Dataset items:
((

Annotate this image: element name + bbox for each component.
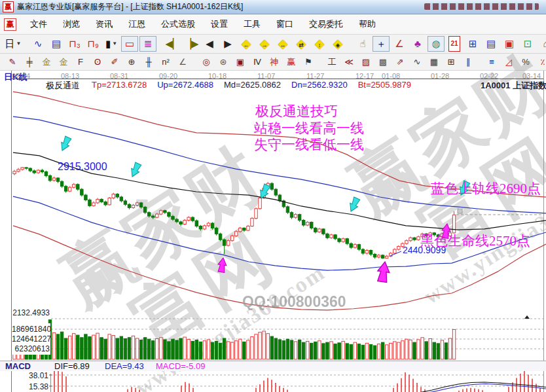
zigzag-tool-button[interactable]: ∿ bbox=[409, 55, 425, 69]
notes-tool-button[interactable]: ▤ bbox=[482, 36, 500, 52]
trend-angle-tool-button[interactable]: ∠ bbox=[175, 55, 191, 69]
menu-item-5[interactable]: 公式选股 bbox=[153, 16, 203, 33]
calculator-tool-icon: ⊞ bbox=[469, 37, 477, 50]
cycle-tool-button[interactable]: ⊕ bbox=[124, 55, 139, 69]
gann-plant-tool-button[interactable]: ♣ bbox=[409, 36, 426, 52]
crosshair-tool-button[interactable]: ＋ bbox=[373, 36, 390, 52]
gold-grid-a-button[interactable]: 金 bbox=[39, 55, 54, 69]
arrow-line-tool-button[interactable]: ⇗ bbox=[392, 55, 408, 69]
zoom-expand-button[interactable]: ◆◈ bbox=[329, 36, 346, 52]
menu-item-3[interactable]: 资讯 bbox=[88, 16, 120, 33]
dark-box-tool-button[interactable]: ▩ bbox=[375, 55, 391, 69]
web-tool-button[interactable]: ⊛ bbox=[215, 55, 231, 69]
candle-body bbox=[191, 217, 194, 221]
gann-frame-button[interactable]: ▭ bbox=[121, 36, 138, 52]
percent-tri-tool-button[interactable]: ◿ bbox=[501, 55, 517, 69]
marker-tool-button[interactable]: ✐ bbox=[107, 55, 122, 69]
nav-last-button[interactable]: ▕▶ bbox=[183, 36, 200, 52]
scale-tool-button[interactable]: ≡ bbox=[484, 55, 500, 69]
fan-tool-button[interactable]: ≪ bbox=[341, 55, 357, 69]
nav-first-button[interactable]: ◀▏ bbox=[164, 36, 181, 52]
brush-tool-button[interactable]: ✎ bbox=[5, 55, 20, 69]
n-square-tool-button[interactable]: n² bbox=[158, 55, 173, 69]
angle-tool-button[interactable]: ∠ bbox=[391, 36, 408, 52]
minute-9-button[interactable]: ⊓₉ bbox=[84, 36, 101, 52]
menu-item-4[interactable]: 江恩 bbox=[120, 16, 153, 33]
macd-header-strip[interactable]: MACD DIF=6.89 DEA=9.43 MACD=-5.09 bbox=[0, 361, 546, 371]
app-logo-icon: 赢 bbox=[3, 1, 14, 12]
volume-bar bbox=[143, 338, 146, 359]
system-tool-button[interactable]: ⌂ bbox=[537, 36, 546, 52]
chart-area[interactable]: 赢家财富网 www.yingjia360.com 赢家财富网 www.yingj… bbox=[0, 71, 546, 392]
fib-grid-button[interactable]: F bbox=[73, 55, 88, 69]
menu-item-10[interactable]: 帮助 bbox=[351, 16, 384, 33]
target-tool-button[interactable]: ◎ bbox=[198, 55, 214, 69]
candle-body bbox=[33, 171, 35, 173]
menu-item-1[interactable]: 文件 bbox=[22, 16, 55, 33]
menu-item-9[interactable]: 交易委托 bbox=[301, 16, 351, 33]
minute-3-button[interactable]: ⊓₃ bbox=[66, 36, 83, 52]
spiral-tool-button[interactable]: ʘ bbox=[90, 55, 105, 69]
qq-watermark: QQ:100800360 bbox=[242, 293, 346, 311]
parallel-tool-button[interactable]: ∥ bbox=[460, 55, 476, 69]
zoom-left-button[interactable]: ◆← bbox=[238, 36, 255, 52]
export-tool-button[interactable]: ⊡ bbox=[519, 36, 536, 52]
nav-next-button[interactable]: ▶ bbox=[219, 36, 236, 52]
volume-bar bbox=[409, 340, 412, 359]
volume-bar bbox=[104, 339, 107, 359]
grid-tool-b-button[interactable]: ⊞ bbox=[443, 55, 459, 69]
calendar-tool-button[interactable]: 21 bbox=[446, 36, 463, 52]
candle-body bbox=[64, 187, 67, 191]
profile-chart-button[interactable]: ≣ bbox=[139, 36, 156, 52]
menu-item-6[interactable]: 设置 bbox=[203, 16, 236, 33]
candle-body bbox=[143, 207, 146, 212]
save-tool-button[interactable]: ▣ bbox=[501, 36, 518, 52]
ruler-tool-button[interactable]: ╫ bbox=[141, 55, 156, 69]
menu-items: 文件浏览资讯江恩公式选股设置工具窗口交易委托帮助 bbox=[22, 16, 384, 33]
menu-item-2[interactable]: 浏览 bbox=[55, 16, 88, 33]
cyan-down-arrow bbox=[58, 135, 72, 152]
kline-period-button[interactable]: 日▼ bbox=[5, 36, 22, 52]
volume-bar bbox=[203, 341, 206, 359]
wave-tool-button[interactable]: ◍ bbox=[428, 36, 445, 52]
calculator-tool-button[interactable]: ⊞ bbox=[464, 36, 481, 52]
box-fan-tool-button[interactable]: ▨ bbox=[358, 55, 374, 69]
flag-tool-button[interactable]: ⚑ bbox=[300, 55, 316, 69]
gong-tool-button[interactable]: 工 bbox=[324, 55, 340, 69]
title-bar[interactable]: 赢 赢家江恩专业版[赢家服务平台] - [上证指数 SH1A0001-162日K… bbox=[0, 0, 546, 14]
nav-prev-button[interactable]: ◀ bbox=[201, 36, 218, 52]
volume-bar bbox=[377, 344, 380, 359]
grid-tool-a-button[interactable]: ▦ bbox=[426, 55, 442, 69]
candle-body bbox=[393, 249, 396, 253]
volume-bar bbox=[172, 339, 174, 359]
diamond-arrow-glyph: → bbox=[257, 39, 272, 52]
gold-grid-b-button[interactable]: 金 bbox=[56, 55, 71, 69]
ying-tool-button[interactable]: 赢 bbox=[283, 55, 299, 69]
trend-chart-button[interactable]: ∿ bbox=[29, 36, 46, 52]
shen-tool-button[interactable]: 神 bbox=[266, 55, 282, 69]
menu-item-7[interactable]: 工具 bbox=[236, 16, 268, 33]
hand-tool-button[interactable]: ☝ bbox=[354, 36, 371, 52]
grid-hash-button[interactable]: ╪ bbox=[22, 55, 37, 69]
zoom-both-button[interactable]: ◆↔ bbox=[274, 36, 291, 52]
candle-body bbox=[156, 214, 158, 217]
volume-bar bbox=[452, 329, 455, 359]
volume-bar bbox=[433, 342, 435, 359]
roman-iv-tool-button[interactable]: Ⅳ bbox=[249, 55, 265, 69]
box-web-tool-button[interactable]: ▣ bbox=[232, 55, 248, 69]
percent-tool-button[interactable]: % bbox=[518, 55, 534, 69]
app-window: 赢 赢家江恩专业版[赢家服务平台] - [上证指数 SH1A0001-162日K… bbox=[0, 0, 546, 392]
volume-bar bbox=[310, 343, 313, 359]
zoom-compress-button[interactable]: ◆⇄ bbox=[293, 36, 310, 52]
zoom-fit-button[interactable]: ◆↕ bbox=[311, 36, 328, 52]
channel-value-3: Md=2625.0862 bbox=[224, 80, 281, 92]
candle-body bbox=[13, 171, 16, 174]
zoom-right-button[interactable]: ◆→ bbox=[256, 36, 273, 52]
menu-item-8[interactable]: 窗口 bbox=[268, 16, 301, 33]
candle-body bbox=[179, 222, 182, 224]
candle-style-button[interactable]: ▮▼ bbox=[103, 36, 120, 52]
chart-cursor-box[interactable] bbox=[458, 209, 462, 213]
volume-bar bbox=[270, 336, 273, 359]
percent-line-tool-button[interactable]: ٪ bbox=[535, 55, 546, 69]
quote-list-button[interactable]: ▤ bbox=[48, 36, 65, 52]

))
((

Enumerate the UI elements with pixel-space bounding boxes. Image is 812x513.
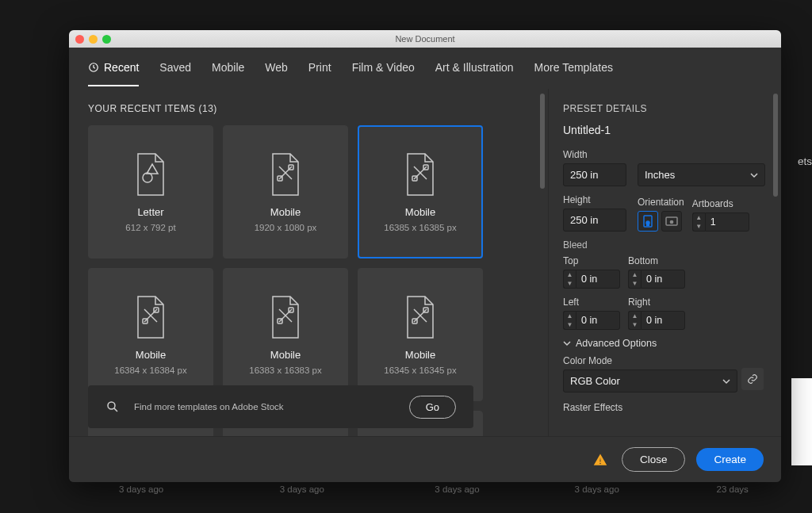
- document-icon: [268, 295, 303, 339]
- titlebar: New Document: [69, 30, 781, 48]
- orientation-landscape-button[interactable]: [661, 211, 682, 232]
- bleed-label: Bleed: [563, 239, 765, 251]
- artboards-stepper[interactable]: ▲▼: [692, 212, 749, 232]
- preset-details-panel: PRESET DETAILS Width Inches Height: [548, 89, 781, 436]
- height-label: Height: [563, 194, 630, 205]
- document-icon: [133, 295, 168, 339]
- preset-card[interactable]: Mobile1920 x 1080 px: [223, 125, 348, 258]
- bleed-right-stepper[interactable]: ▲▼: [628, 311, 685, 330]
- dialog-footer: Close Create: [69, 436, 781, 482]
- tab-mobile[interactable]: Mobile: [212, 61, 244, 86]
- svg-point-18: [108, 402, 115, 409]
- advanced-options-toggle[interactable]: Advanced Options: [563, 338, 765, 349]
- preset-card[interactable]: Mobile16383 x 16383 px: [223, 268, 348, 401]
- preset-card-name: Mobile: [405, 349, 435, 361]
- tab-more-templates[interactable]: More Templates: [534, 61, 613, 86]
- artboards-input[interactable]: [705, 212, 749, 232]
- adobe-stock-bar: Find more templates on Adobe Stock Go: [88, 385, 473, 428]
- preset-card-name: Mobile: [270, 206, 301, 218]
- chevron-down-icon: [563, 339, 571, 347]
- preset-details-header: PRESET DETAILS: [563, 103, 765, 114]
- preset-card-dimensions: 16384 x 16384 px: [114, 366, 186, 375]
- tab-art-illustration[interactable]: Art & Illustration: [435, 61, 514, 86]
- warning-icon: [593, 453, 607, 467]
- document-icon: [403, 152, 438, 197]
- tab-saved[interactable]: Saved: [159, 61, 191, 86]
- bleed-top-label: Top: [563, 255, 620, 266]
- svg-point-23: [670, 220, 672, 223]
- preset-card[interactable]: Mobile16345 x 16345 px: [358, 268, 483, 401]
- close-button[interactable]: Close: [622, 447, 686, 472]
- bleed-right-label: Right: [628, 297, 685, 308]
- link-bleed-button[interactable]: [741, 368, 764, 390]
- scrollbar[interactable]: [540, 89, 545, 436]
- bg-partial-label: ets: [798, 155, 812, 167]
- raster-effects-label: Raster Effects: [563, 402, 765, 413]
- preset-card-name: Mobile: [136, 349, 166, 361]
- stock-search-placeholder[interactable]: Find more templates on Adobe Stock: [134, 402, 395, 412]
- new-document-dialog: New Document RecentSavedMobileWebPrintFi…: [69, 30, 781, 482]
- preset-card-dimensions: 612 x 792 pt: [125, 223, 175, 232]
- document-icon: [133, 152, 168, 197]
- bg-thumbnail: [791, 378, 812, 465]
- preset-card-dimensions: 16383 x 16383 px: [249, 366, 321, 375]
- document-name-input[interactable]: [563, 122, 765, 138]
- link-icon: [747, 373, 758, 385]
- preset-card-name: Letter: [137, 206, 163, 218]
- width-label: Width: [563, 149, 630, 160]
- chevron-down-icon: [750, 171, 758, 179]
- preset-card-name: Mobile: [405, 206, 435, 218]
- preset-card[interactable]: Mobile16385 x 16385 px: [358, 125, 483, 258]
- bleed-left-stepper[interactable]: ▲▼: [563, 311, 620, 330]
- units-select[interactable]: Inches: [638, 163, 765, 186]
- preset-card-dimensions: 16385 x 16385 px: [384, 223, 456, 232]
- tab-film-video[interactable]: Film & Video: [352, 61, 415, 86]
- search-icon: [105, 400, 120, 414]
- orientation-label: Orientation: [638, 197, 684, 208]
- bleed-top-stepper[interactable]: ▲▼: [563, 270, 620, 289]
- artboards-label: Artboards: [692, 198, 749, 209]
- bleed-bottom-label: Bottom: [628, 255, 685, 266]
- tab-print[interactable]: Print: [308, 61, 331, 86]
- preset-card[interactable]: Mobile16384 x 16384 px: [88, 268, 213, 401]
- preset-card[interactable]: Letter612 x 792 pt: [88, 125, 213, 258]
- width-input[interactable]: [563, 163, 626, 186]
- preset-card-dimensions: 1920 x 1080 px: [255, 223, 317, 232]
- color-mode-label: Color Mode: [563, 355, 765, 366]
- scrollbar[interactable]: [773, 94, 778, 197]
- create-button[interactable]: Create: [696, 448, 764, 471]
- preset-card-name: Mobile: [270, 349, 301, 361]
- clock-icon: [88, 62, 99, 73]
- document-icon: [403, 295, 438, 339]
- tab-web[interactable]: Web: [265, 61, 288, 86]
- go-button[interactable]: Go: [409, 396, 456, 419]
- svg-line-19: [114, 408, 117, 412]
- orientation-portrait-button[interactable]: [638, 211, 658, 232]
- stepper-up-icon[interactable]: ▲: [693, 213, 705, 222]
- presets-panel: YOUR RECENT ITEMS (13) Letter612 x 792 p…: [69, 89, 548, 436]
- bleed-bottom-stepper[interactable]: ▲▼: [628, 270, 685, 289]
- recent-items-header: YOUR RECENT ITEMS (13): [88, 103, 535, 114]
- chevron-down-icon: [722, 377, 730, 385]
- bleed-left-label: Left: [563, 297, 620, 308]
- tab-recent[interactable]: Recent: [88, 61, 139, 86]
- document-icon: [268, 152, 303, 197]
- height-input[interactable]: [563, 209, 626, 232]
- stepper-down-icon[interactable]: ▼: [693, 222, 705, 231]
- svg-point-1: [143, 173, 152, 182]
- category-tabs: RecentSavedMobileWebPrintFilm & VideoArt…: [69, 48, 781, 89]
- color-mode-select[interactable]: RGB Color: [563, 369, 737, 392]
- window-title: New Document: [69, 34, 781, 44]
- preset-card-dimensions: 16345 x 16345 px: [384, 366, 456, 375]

))

DESCRIPTION OF THE TASK:
Copy the lines from the entries above in which the word "chart" appears.

EXERCISE ANSWER:
chart-area[interactable]: 赢家财富网 www.yingjia360.com 赢家财富网 www.yingj… bbox=[0, 71, 546, 392]
profile-chart-button[interactable]: ≣ bbox=[139, 36, 156, 52]
trend-chart-button[interactable]: ∿ bbox=[29, 36, 46, 52]
chart-cursor-box[interactable] bbox=[458, 209, 462, 213]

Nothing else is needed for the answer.